1
votes

I have a very large corpus with each element consisting of a large amount of high dimensional data. Elements are constantly being added to the corpus. Potentially, only a portion of the corpus needs to be considered for each interaction. Elements are labeled, potentially with multiple labels and weights associated with the strength of those labels. The data is not sparse as far as I understand.

The input data is a set of parameters in the range of -1...1 between around (10-1000) inputs. This may be somewhat flexible depending on what machine learning method is most appropriate.

I am targeting high end smart phone devices. Ideally the processing could be done on the same device but I'm open to the possibility of transmitting it to a modest server.

What would be an appropriate machine learning approach for this kind of situation?

I've been reading about random forrest decision trees, restricted boltzmann machines, deep learning boltzmann machines etc, but I could really use the advice of an experienced hand to direct me towards a few approaches to research that would work well give the conditions.

If my description seems wonky please let me know as I am still getting to grips with the ideas and may be fundamentally misunderstanding some aspect.

1
What is your output data?

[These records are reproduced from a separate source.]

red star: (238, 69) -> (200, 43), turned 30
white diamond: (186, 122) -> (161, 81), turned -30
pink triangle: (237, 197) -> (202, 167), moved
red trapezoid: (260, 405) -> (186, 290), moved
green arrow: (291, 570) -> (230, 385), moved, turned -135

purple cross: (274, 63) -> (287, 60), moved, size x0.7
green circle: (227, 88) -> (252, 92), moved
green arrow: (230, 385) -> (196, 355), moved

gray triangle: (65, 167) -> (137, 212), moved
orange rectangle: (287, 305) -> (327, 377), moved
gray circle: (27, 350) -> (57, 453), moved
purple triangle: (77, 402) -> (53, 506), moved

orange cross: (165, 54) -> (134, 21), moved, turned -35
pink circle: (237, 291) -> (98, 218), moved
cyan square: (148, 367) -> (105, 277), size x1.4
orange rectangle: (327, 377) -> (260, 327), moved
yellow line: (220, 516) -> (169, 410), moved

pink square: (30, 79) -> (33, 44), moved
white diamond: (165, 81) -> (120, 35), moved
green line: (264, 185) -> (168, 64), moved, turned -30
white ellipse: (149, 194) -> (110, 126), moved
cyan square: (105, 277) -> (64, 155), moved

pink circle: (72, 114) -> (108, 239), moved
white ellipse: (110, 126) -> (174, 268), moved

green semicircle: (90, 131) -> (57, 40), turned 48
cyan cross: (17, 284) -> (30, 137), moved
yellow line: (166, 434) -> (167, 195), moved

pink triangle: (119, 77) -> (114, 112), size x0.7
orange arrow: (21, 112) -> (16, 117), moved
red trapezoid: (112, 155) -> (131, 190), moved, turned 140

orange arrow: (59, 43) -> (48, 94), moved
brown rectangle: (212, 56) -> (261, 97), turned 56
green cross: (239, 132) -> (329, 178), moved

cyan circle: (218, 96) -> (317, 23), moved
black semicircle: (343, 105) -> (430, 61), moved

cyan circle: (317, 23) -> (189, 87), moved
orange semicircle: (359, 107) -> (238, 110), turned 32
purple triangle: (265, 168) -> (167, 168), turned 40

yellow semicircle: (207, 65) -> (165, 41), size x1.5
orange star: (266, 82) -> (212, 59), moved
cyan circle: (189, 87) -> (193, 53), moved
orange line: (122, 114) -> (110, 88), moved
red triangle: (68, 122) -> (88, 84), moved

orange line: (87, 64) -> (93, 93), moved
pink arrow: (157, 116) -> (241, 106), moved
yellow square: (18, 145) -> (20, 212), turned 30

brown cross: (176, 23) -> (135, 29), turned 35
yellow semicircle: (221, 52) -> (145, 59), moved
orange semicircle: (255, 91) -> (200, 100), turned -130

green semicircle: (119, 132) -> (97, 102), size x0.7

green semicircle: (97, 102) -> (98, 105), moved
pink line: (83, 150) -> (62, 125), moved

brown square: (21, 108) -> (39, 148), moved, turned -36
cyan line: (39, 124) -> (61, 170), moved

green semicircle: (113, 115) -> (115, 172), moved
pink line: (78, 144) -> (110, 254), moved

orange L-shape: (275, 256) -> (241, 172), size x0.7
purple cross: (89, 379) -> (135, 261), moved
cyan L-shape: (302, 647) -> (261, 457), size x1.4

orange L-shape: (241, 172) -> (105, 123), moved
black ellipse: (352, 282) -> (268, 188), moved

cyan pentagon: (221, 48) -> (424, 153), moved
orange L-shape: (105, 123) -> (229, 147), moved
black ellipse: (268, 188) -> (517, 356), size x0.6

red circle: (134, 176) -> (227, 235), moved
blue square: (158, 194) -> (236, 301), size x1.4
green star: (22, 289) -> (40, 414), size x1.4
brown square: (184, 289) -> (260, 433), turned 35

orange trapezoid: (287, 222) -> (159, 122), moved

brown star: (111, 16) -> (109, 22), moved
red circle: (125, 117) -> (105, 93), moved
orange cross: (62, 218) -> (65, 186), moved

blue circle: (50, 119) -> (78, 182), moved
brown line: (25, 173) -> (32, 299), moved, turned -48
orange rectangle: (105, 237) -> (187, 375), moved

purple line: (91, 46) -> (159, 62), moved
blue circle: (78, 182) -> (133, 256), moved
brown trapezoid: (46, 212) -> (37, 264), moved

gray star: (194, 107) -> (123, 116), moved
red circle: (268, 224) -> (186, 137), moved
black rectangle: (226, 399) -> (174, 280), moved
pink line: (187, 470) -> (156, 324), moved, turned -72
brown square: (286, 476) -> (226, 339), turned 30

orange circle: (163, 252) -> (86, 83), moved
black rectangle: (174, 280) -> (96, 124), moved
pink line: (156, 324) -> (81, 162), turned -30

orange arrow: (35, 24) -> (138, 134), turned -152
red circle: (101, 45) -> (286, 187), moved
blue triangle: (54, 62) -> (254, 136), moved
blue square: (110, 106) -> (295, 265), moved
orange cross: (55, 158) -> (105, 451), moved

Is this supervised or unsupervised learning?Atilla Ozgur
Its primarily supervised - assigning labels and weights for those labels. I'm working with music, and statistical properties of its partitioning, so the data is dense, hierarchical and high dimensional (though they can be cropped). If unsupervised benefits those circumstances, could it be integrated? Output data is a ranked list of elements from the corpus or a portion of it. I am hoping to let the outputs that I can get, shape the way I use them though I am having trouble telling what is redundant or unavailable to my type of data. Any views would be greatly appreciated.eigen_enthused

1 Answers

0
votes

Try using the simplest k-nearest neighbor algorithm. You can use a Manhattan distance function to attain a quick distance function. You then can take a weighted average or majority class based on the nearest points.

This is also similar to kernel regression. I would suggest using a data structure such as a k-d tree to efficiently store your points.